María M. Carrión teaches Religion and Comparative Literature at Emory University.  She studied Classics at the Universidad Complutense de Madrid and graduated with a B.A. in Art History and Criticism from the University of Puerto Rico.  She completed an M.S. in Art Education and an M.A. in Spanish from the University of Tennessee, Knoxville before completing her Ph.D. in Spanish at Yale University.  She specializes in the cultural and literary production from 16th- and 17th-century Spain, inquiring about sacred and religious spaces, dramatic theory and performance, religious and legal writings and practices, and architectural theory and history.
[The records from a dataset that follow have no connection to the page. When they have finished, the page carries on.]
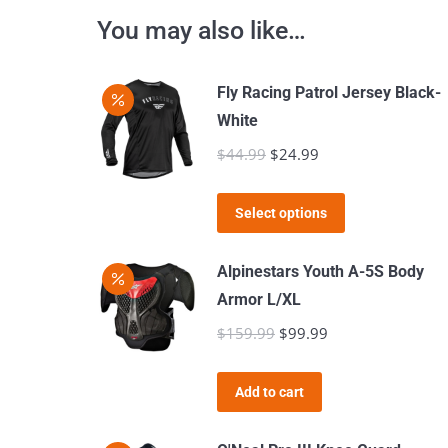
You may also like…
Fly Racing Patrol Jersey Black-
White
$
44.99
Original
$
24.99
Current
price
price
This
was:
is:
Select options
product
$44.99.
$24.99.
has
Alpinestars Youth A-5S Body
multiple
Armor L/XL
variants.
$
159.99
Original
$
99.99
Current
The
price
price
options
was:
is:
Add to cart
may
$159.99.
$99.99.
be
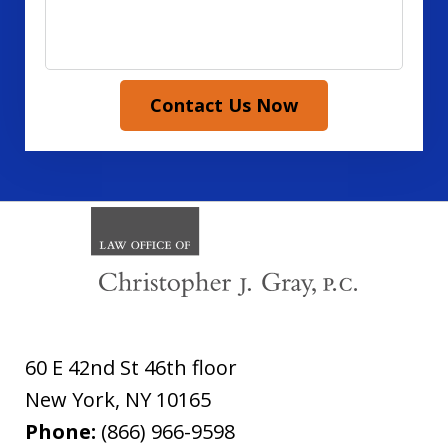
Contact Us Now
60 E 42nd St 46th floor
New York
,
NY
10165
Phone:
(866) 966-9598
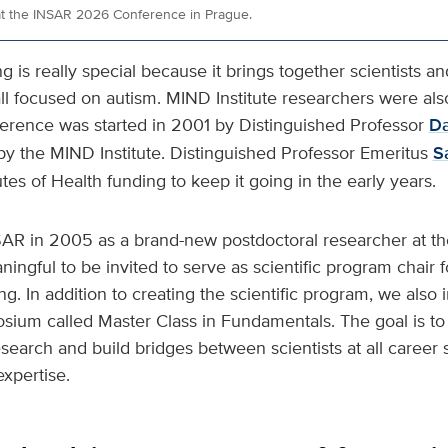
at the INSAR 2026 Conference in Prague.
is really special because it brings together scientists an
ll focused on autism. MIND Institute researchers were also
ference was started in 2001 by Distinguished Professor
Da
by the MIND Institute. Distinguished Professor Emeritus
S
utes of Health funding to keep it going in the early years.
NSAR in 2005 as a brand-new postdoctoral researcher at th
ningful to be invited to serve as scientific program chair 
g. In addition to creating the scientific program, we also
sium called Master Class in Fundamentals. The goal is to 
research and build bridges between scientists at all career 
expertise.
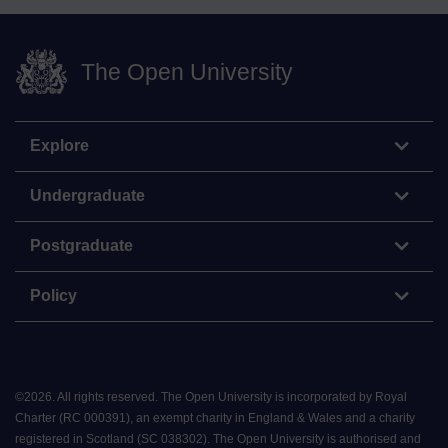
The Open University
Explore
Undergraduate
Postgraduate
Policy
©
2026
.
All rights reserved. The Open University is incorporated by Royal
Charter (RC 000391), an exempt charity in England & Wales and a charity
registered in Scotland (SC 038302). The Open University is authorised and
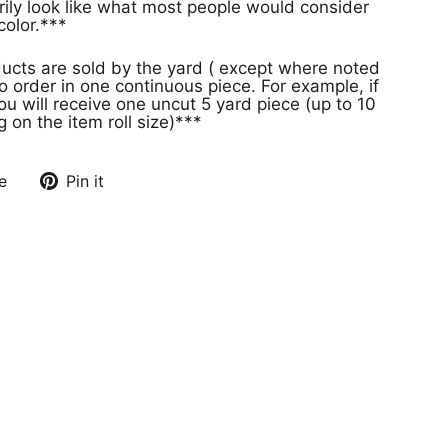
rily look like what most people would consider
olor.***
ducts are sold by the yard ( except where noted
o order in one continuous piece. For example, if
ou will receive one uncut 5 yard piece (up to 10
on the item roll size)***
e
Pin it
Pin
on
Pinterest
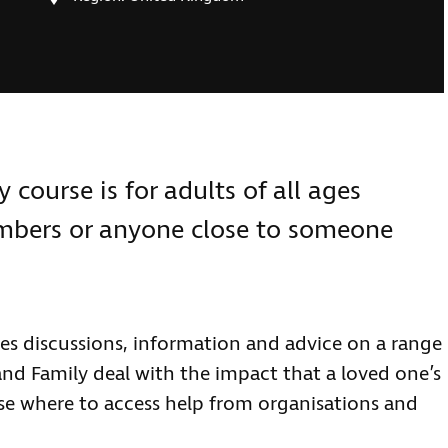
course is for adults of all ages
embers or anyone close to someone
s discussions, information and advice on a range
and Family deal with the impact that a loved one’s
ase where to access help from organisations and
Her most recent work has dwelled in gardens live and dried to tease out the evolution of natural philosophy in the sixteenth century.  In other studies, she has engaged comparative theology to read Andalusi architecture with Spanish mystical literature.  She has also published articles and translations on the literature and culture of the Hispanic Caribbean. She has participated in conferences, symposia, colloquia, and workshops in the US, Spain, South America, Romania, and the former Yugoslavia, and her essays have been published in the US, Spain, France, Romania, and Central and South America. 

Some of these publications include Subject Stages. Marriage, Theatre, and the Law in Early Modern Spain (The University of Toronto Press, 2010) and Arquitectura y cuerpo en la figura autorial de Teresa de Jesús (Anthropos, 1994).  She also authored “La niña de Gómez Arias de Luis Vélez de Guevara, teatro casi imposible,” a monographic study about the play La niña de Gómez Arias by Luis Vélez de Guevara. Ed. C. George Peale and William R. Manson (Juan de la Cuesta, 2015).  She was lead translator of the two-volume Puerto Rico (1908-1912). El viaje cartográfico del teniente William H. Armstrong. Eds. María D. Luque and Lanny Thompson.  Transl. María M. Carrión and Aurora Lauzardo (Ediciones Puerto, 2020).

Her essays have been featured in refereed journals, including Journal of Early Modern Studies, Renaissance Drama, Romance Quarterly, eHumanista, Visión Doble, Medieval Encounters, La Corónica, Revista Canadiense de Estudios Hispánicos, Bulletin of the Comediantes, Modern Language Notes, Studies in 20th-century Literature, Literature Film Quarterly, and Sargasso, as well as in collections of essays on Islam in the Hispanic world, Hispanic Mysticism, Teresa de Jesús, the Spanish Comedia, early modern ethnobotany, Cervantes, and early modern sexualities.

From 2009-2011 Carrión was Visiting Professor in the Graduate Program in Translation (PGT) at The University of Puerto Rico, Río Piedras.  She was Dean of Graduate Studies at UPRRP’s School of Humanities in 2012-2013.  In the summer of 2016 she joined the core faculty of Emory’s Comparative Literature, where she served as Director of Graduate Studies until 2019. Carrión has also served since 2017 as Coordinator of the Emory Mellon Mays Undergraduate Fellowship Program (Co-Coordinator 2017-2021 and Coordinator 2021-2022).  In 2019 she was appointed Chair of the Department of Religion at Emory University, and in 2021-2022 she is also serving as Associate Director of the Graduate Division of Religion.

She continues to research, write, and teach on religious branding, devotion, and the sacred in the many worlds of latinidad.  She is currently working on a digital monograph exploring the representation of nature, empire, and belief in 16th-century European dried gardens.  She has organized several conferences at Emory University, including “Spain Before Spain. Encounters Between Muslims, Jews, and Christians (1500-1700).” 

Carrión’s courses and seminars include Andalusi Architecture: Umayyad Córdoba and Nasrid Granada; Andalusi Architecture: La Alhambra; Spain’s Early Modern Mysticism; Inquisition, Autobiography, and Empire in Early Modern Spain; The Spanish Picaresque; Race, Gender, and Performance in 17th-century Spain; Marriage, Theatre, and the Law; Spain. Fascism, Literature, and Cinema; and Hispanic Theatre, Film, and Performance Art.